下面,我们就通过对官方代码的理解,来聊一聊BSVD的实现。
官方代码地址:GitHub - ChenyangQiQi/BSVD: [ACM MM 2022] Real-time Streaming Video Denoising with Bidirectional Buffers
BSVD网络采用了两个UNet级联的方式。
1. 训练阶段的网络实现
在训练阶段,网络的实现如下:
class WNet(nn.Module):
def __init__(self, chns=[32, 64, 128], mid_ch=3, shift_input=False, stage_num=2, in_ch=4, out_ch=3, norm='bn', act='relu', interm_ch=30, blind=False):
# def __init__(self, chns=[32, 64, 128], mid_ch=3, shift_input=False, stage_num=2, in_ch=4, out_ch=3, norm='bn', act='relu', blind=False):
super(WNet, self).__init__()
self.stage_num = stage_num
self.nets_list = nn.ModuleList()
for i in np.arange(stage_num):
if i == 0:
stage_in_ch = in_ch
else:
stage_in_ch = mid_ch
if i == (stage_num-1):
stage_out_ch = out_ch
else:
stage_out_ch = mid_ch
# self.nets_list.append(DenBlock(chns=chns, out_ch=stage_out_ch, in_ch=stage_in_ch, shift_input=shift_input, norm=norm, act=act, interm_ch=interm_ch))
if i == 0:
self.nets_list.append(DenBlock(chns=chns, out_ch=stage_out_ch, in_ch=stage_in_ch, shift_input=shift_input, norm=norm, act=act, blind=blind, interm_ch=interm_ch))
else:
self.nets_list.append(DenBlock(chns=chns, out_ch=stage_out_ch,
in_ch=stage_in_ch, shift_input=shift_input, norm=norm, act=act, interm_ch=interm_ch))

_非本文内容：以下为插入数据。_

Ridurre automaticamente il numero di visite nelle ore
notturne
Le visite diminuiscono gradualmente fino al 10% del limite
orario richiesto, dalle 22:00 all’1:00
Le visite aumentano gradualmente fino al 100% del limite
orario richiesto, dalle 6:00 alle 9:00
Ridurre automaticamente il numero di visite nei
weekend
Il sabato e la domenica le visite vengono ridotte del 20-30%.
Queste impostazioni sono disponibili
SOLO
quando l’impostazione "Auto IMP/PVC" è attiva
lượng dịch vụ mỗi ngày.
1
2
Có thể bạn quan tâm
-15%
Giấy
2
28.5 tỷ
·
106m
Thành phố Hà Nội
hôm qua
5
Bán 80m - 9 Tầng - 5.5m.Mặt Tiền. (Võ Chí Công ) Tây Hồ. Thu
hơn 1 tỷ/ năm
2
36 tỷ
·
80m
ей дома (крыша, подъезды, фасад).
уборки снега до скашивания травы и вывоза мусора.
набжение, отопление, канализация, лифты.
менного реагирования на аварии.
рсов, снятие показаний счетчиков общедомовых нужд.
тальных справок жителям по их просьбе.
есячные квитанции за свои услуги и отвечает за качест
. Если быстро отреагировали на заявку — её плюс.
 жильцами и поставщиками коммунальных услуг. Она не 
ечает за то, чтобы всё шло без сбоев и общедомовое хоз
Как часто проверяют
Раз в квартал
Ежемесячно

# self.temp2 = DenBlock(chns=chns, in_ch=mid_ch, shift_input=shift_input)
# Init weights
self.reset_params()
@staticmethod
def weight_init(m):
if isinstance(m, nn.Conv2d):
nn.init.kaiming_normal_(m.weight, nonlinearity='relu')
def reset_params(self):
for _, m in enumerate(self.modules()):
self.weight_init(m)
def forward(self, x, debug=False):
# if debug: x_in = x
# x = self.temp1(x)
for i in np.arange(self.stage_num):
if debug: x_temp1 = x
x = self.nets_list[i](x)
# if debug: x_temp2 = x
return x
网络由两个DenBlock组成,每个DenBlock是一个UNet结构:
class DenBlock(nn.Module):
""" Definition of the denosing block of FastDVDnet.
Inputs of constructor:
num_input_frames: int. number of input frames
Inputs of forward():
xn: input frames of dim [N, C, H, W], (C=3 RGB)

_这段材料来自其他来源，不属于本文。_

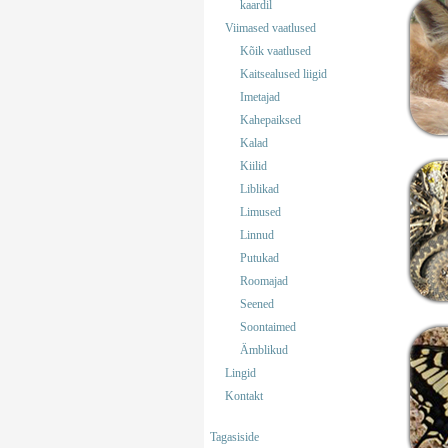
kaardil
Viimased vaatlused
Kõik vaatlused
Kaitsealused liigid
Imetajad
Kahepaiksed
Kalad
Kiilid
Liblikad
Limused
Linnud
Putukad
Roomajad
Seened
Soontaimed
Ämblikud
Lingid
Kontakt
Tagasiside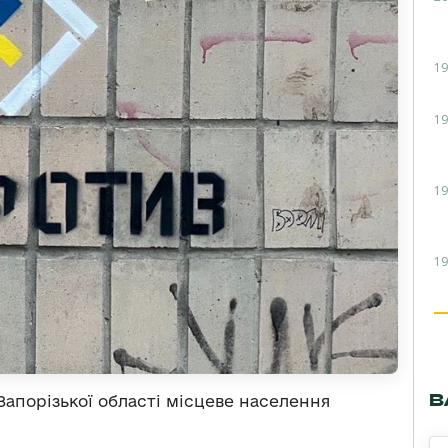
19
19
19
19
В
апорізької області місцеве населення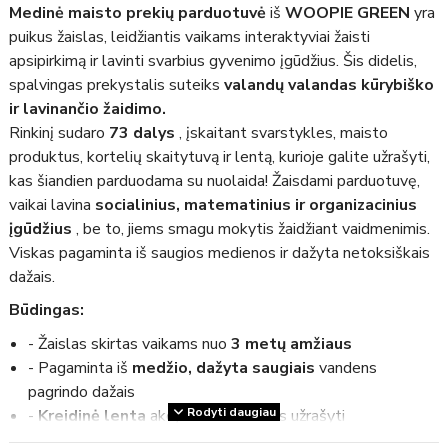
Medinė maisto prekių parduotuvė
iš
WOOPIE GREEN
yra
puikus žaislas, leidžiantis vaikams interaktyviai žaisti
apsipirkimą ir lavinti svarbius gyvenimo įgūdžius. Šis didelis,
spalvingas prekystalis suteiks
valandų valandas kūrybiško
ir lavinančio žaidimo.
Rinkinį sudaro
73 dalys
, įskaitant svarstykles, maisto
produktus, kortelių skaitytuvą ir lentą, kurioje galite užrašyti,
kas šiandien parduodama su nuolaida! Žaisdami parduotuvę,
vaikai lavina
socialinius, matematinius ir organizacinius
įgūdžius
, be to, jiems smagu mokytis žaidžiant vaidmenimis.
Viskas pagaminta iš saugios medienos ir dažyta netoksiškais
dažais.
Būdingas:
- Žaislas skirtas vaikams nuo
3 metų amžiaus
- Pagaminta iš
medžio, dažyta saugiais
vandens
pagrindo dažais
Rodyti daugiau
-
Kreidinė lenta
akcijoms ar kainoms užrašyti
- Realistiška išvaizda – puikiai tinka žaisti parduotuvėje ar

noise_map: array with noise map of dim [N, 1, H, W]
"""
def __init__(self, chns=[32, 64, 128], out_ch=3, in_ch=4, shift_input=False, norm='bn', bias=True, act='relu', interm_ch=30, blind=False):
# def __init__(self, chns=[32, 64, 128], out_ch=3, in_ch=4, shift_input=False, norm='bn', bias=True, act='relu', blind=False):
super(DenBlock, self).__init__()
self.chs_lyr0, self.chs_lyr1, self.chs_lyr2 = chns
# if stage2: in_ch=3
if shift_input:
self.inc = CvBlock(in_ch=in_ch, out_ch=self.chs_lyr0, norm=norm, bias=bias, act=act)
else:
self.inc = InputCvBlock(
num_in_frames=1, out_ch=self.chs_lyr0, in_ch=in_ch, norm=norm, bias=bias, act=act, interm_ch=interm_ch, blind=blind)
# num_in_frames=1, out_ch=self.chs_lyr0, in_ch=in_ch, norm=norm, bias=bias, act=act, blind=blind)
self.downc0 = DownBlock(in_ch=self.chs_lyr0, out_ch=self.chs_lyr1, norm=norm, bias=bias, act=act)
self.downc1 = DownBlock(in_ch=self.chs_lyr1, out_ch=self.chs_lyr2, norm=norm, bias=bias, act=act)
self.upc2 = UpBlock(in_ch=self.chs_lyr2, out_ch=self.chs_lyr1, norm=norm, bias=bias, act=act)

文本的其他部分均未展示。